C. A good book, a room to myself, and no interruptions is my idea of heaven.

4. You could be described as:
A. Both analytical and a good communicator.
B. Analytical but not a good communicator, or a good communicator but not analytical.
C. Neither analytical nor a good communicator.

5. At work, I prefer to do my job:
A. Completely independently
B. Somewhat independently.
C. As part of a team.

6. What appeals most to me about becoming a planner is:
A. The challenge of building a client base.
B. The creation of my own business.
C. The analysis of investments.

7. According to the Bureau of Labor Statistics, the median annual income for financial advisors was $89,330 in 2020. How do you feel about that?
A. I've never been average and I'll earn more than the median.
B. That would work for me.
C. Working for commissions only makes me nervous.

Results

If you answered mostly As then financial planning could be the right career for you. You're energized, not terrified, by the idea of earning a substantial amount of your compensation through commissions. If you have the right connections and the energy level to work that network, you could succeed in this tough career.

If you answered mostly Bs, then you need a backup plan. Financial planning might work, but you're likely to end up among the 80% of planners who, according to William F. Cole's The Complete Financial Advisor, are in the business for less than five years. When sales don't work out, what will you do next and how will you sell yourself to your next employer?

If you answered mostly Cs, don't even think about financial planning. If you love the portfolio analysis side, consider working as a financial analyst. If math is your strong subject, go into financial engineering or quantitative analysis.

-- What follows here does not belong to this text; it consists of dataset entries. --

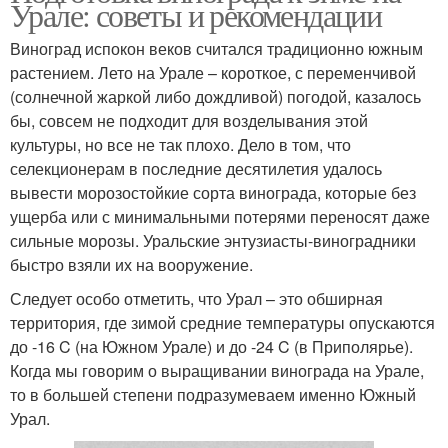
Урале: советы и рекомендации
Виноград испокон веков считался традиционно южным
растением. Лето на Урале – короткое, с переменчивой
(солнечной жаркой либо дождливой) погодой, казалось
бы, совсем не подходит для возделывания этой
культуры, но все не так плохо. Дело в том, что
селекционерам в последние десятилетия удалось
вывести морозостойкие сорта винограда, которые без
ущерба или с минимальными потерями переносят даже
сильные морозы. Уральские энтузиасты-виноградники
быстро взяли их на вооружение.
Следует особо отметить, что Урал – это обширная
территория, где зимой средние температуры опускаются
до -16 C (на Южном Урале) и до -24 C (в Приполярье).
Когда мы говорим о выращивании винограда на Урале,
то в большей степени подразумеваем именно Южный
Урал.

You'll make more money without having to sell all day long.

Demographics of the Financial Advisor Profession

There are approximately 380,000 financial advisors with an average age of 44.9. The average salary of a financial advisor is $143,617; for a male financial advisor, the average salary is $165,768 while the average female salary is $95,388.

The profession has an estimated 10-year growth rate of 4.41%. The main locations that employ financial advisors are Murray Hill, New York City, Gramercy and Stuyvesant Town, New York City, Back Bay, Boston, Beacon Hill, Boston, and Charleston. The locations with the highest paying wages are Washington D.C., Hempstead Town, New York, and North Hempstead Town, New York.

The industries with the highest employment of financial advisors are securities, commodities, funds, trusts, and other financial investments (60.6%), banking and related activities (11.1%), and insurance carriers (6.09%).

The workforce is composed of 260,000 men and 119,000 women. Approximately 80% of the profession is made up of white individuals, then approximately 7% is Asians.

How Do You Become a Certified Financial Planner?

To become a certified financial planner you need to complete the CFP certification process and ultimately obtain the CFP certification. Coursework on financial planning through a CFP Board Registered Program needs to be completed, having a bachelor's degree, and then taking the CFP exam are all requirements to becoming a certified financial planner.

Is There a Difference Between a Certified Financial Advisor and a Certified Financial Planner?

Yes, in general, there is a difference between a financial advisor and a financial planner; however, there is no financial advisor certification, only one for a financial planner. That is because every financial planner is a financial advisor but not every financial advisor is a financial planner. Financial planners help individuals and companies achieve their long-term goals. This involves managing money, creating savings plans, help to buy a home, and help planning retirement. A financial advisor on the other hand has a much more narrow view, which is simply helping you manage your money.

What Should I Major in to Become a Financial Advisor?

Anyone can become a financial advisor regardless of their major. However, there are certain majors that help in becoming a financial advisor. These include economics, business management, finance, accounting, statistics, and other majors that are similar.